- TASK TO CARRY OUT -
Exactly the lines from the one holding "montre une volonté certaine de re-créer un" through the end of the material below must be printed, nothing more, and the pictures must be dropped.

- DATA UNDER STUDY -
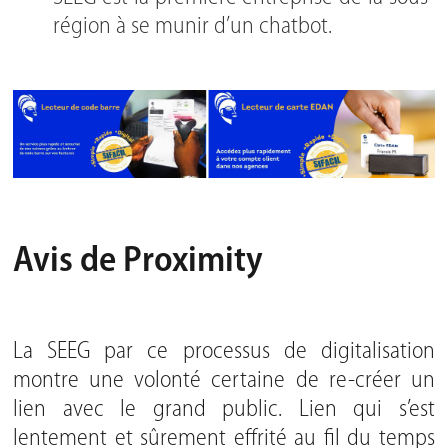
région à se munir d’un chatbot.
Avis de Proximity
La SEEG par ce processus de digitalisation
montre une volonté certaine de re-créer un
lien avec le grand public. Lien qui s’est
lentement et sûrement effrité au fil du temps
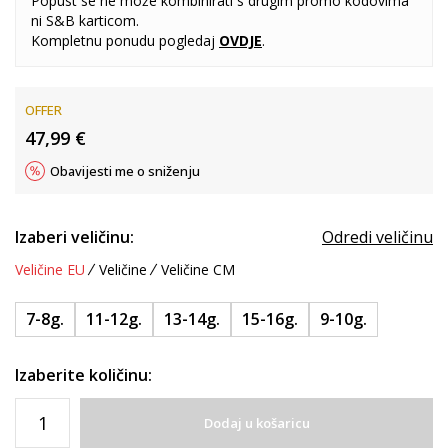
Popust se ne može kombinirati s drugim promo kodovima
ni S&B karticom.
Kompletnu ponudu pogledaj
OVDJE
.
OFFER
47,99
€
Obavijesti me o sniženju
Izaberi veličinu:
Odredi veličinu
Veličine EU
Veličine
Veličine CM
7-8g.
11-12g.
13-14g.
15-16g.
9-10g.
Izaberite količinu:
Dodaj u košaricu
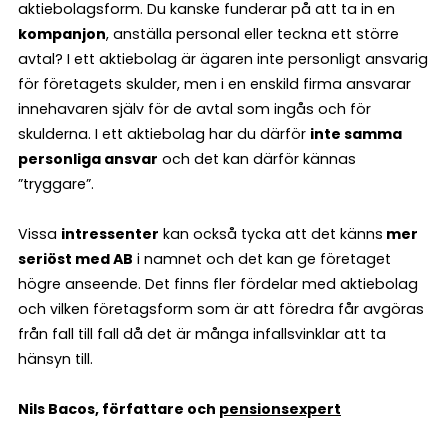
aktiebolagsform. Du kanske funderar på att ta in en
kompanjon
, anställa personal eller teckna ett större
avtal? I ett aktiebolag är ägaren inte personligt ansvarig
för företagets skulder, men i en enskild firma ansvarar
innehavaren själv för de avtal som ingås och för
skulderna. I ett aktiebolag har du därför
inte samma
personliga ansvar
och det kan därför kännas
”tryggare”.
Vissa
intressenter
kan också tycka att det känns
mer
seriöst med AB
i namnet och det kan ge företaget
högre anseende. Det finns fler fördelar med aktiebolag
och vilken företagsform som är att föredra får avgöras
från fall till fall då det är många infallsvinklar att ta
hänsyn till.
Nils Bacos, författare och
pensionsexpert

- SOLUTION FOR THIS EXERCISE -
montre une volonté certaine de re-créer un
lien avec le grand public. Lien qui s’est
lentement et sûrement effrité au fil du temps
Popust se ne može kombinirati s drugim promo kodovima
ni S&B karticom.
Kompletnu ponudu pogledaj
OVDJE
.
OFFER
47,99
€
Obavijesti me o sniženju
Izaberi veličinu:
Odredi veličinu
Veličine EU
Veličine
Veličine CM
7-8g.
11-12g.
13-14g.
15-16g.
9-10g.
Izaberite količinu:
Dodaj u košaricu
aktiebolagsform. Du kanske funderar på att ta in en
kompanjon
, anställa personal eller teckna ett större
avtal? I ett aktiebolag är ägaren inte personligt ansvarig
för företagets skulder, men i en enskild firma ansvarar
innehavaren själv för de avtal som ingås och för
skulderna. I ett aktiebolag har du därför
inte samma
personliga ansvar
och det kan därför kännas
”tryggare”.
Vissa
intressenter
kan också tycka att det känns
mer
seriöst med AB
i namnet och det kan ge företaget
högre anseende. Det finns fler fördelar med aktiebolag
och vilken företagsform som är att föredra får avgöras
från fall till fall då det är många infallsvinklar att ta
hänsyn till.
Nils Bacos, författare och
pensionsexpert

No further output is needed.